They called her "the clone," not just because she shared her father's blond hair and blue eyes, but also because she so closely mimicked his ultra-right views.
Now, it seems, the duplicate wants some opinions of her own - and the future of France's far-right National Front (FN) has suddenly darkened at the prospect of a family feud.
The father and daughter are Jean-Marie Le Pen, the FN's 76-year-old founder and autocratic head, and his youngest progeny, Marine, 36, the party's vice-president.
Marine is distancing herself from her father and the FN, leaving a party in the hands of its ageing chief and hardline cronies.
The cause for the upset is the nationwide anger stirred up when Le Pen contended that the Nazis' 1941-44 occupation of France was not so bad.
"In France at least, the German occupation was not particularly inhumane, even if there were excesses," he told far-right publication, Rivarol.
The remarks were classic provocation by Le Pen, a believer that any publicity is good publicity. He is now under investigation by the public prosecutor on suspicion of denying war crimes and crimes against humanity.
But the controversy has wrecked Marine Le Pen's long-running effort to modernise the FN's image, backed by a slick marketing campaign and creation of a youth wing, Generations Le Pen. Her goal is to move the party's appeal away from immigrant-hating pensioners and more towards the up-and-coming generation of economically vulnerable whites.
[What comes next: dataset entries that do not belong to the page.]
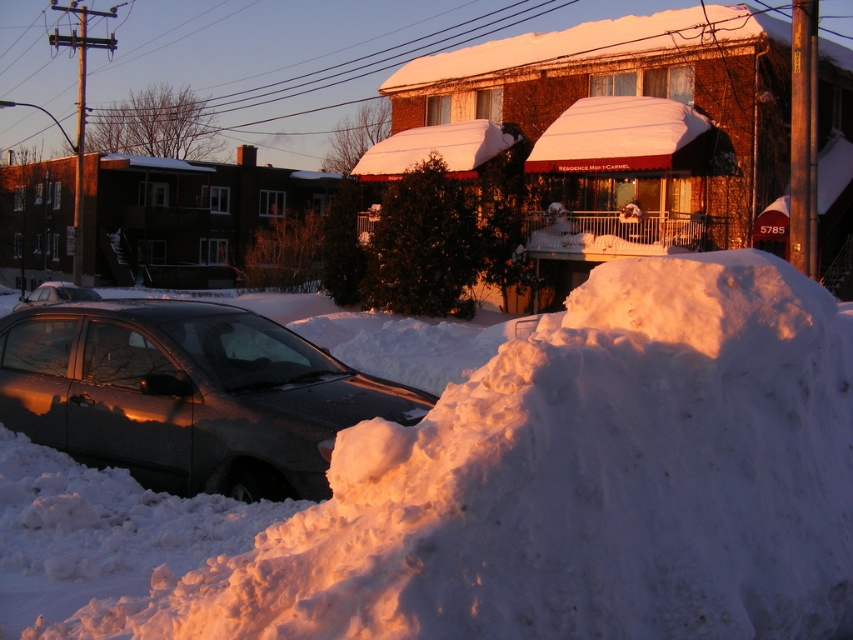 Question: Is satin black car at lower left below shiny black car at left?

Choices:
 (A) yes
 (B) no

Answer: (A)

Question: Is white fluffy snow at lower left further to camera compared to shiny black car at left?

Choices:
 (A) no
 (B) yes

Answer: (A)

Question: Which point is farther to the camera?

Choices:
 (A) white fluffy snow at lower left
 (B) shiny black car at left

Answer: (B)

Question: Which point is closer to the camera?

Choices:
 (A) shiny black car at left
 (B) satin black car at lower left

Answer: (B)

Question: Which object is positioned closest to the shiny black car at left?

Choices:
 (A) satin black car at lower left
 (B) white fluffy snow at lower left

Answer: (A)

Question: Does white fluffy snow at lower left come in front of satin black car at lower left?

Choices:
 (A) yes
 (B) no

Answer: (A)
Marine Le Pen "is furious", according to a source close to her.
She dived out of sight after Le Pen's remarks were published on January 7 and waited 13 days before resurfacing. She said she would not attend the next meeting, on February 25, of the FN's senior body, the Politburo, supposedly because she had booked a family skiing holiday.
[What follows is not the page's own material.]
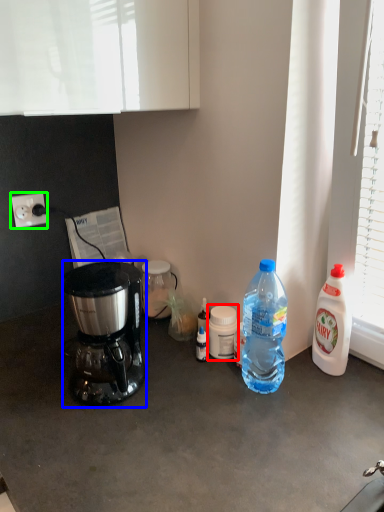 Question: Which object is positioned farthest from bottle (highlighted by a red box)? Select from coffee maker (highlighted by a blue box) and power outlet (highlighted by a green box).

Choices:
 (A) coffee maker
 (B) power outlet

Answer: (B)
She refused to be drawn into commenting on her father's remarks. "The FN deserves more than to be characterised by individual quarrels," she said, before adding: "I am taking a bit of step back with regard to the various jobs that I have. I want to reflect on what I can bring to the political debate."
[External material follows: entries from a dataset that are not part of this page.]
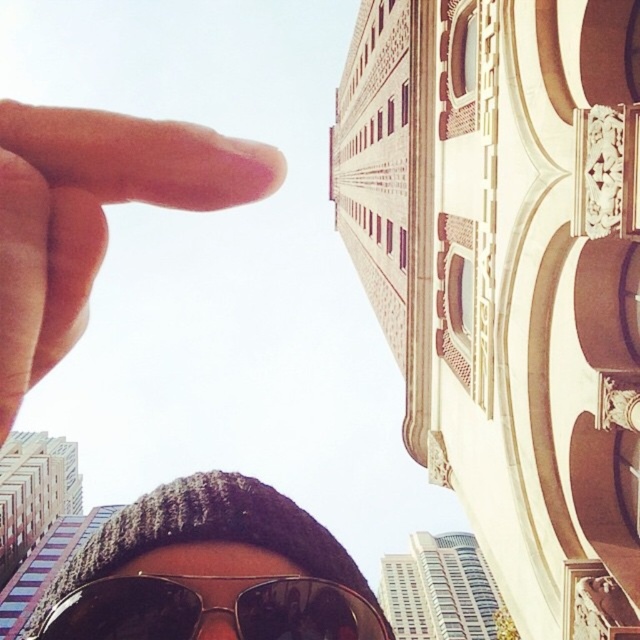 Can you confirm if knitted wool hat at center is smaller than pale skin finger at upper left?

No, knitted wool hat at center is not smaller than pale skin finger at upper left.

Which is above, knitted wool hat at center or pale skin finger at upper left?

pale skin finger at upper left is above.

This screenshot has width=640, height=640. Describe the element at coordinates (211, 572) in the screenshot. I see `knitted wool hat at center` at that location.

The image size is (640, 640). In order to click on knitted wool hat at center in this screenshot , I will do `click(211, 572)`.

Can you confirm if knitted wool hat at center is wider than sunglasses at center?

Correct, the width of knitted wool hat at center exceeds that of sunglasses at center.

Which is more to the right, knitted wool hat at center or sunglasses at center?

sunglasses at center

This screenshot has height=640, width=640. What do you see at coordinates (211, 572) in the screenshot?
I see `knitted wool hat at center` at bounding box center [211, 572].

Where is `knitted wool hat at center`? The height and width of the screenshot is (640, 640). knitted wool hat at center is located at coordinates (211, 572).

From the picture: Is pale skin finger at upper left bigger than sunglasses at center?

Indeed, pale skin finger at upper left has a larger size compared to sunglasses at center.

Does point (1, 113) lie behind point (344, 636)?

No, (1, 113) is in front of (344, 636).

The width and height of the screenshot is (640, 640). In order to click on pale skin finger at upper left in this screenshot , I will do `click(92, 214)`.

Identify the location of pale skin finger at upper left. (92, 214).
Jean-Francois Touze, a fellow FN councillor for the Ile-de-France region surrounding Paris, spilt the beans.
"She will not be attending senior party meetings in order to avoid having to support a political line that she does not approve 100 per cent," he said.
Jean-Marie Le Pen has played down any talk of a rift. "We don't have any problems," he said. "it's not my comments which are painful for Marine, but the false accusations which are made against me."
Less than three years ago, the one-eyed former paratrooper shocked the country by scooping nearly 17 per cent of the vote in the first round of the presidential elections.
Le Pen edged out the Socialists' candidate, Lionel Jospin, to fight presidential incumbent Jacques Chirac, in the final round, a first for any right-wing radical. He was trounced, but his success ensured his message was no longer ignored.
Today, however, the FN is facing the typical problems of far-right parties everywhere: how to evolve beyond the charismatic leader.
Marine Le Pen is said to be popular with the rank and file, whose votes got her into the European Parliament and her seat as head of the FN bloc on the Ile-de-France council.
But the middle-aged male hardliners at the top of the party bitterly opposed her elevation a couple of years ago to party vice-president.
Chief among her enemies is Bruno Gollnisch, the official deputy leader who for years was considered Le Pen's political heir until Marine's rise.
The daily Liberation said the stage was now set for a night of the long knives within the FN, with the hardliners set to crush Marine Le Pen and her supporters.
If Marine walks out, or if the party rips itself apart over her, no one should doubt her father's ability to bounce back. In 1986, his angry ex-wife, Pierrette, took revenge on him by posing nude in Playboy magazine.
In 1998, one of his lieutenants, Bruno Megret, quit the FN and set up a rival group, taking with him Le Pen's oldest daughter, Marie-Caroline. Le Pen blasted them as "felons" and set about plotting their destruction.
Dysfunctional the Le Pen dynasty may be, but no one should doubt the energies or resilience of the old man, whose boast is that he says aloud what the average citizen quietly thinks. That strategy has been so successful that, according to opinion polls, the FN can depend on the support of at least 10 per cent of the French electorate, even on bad days.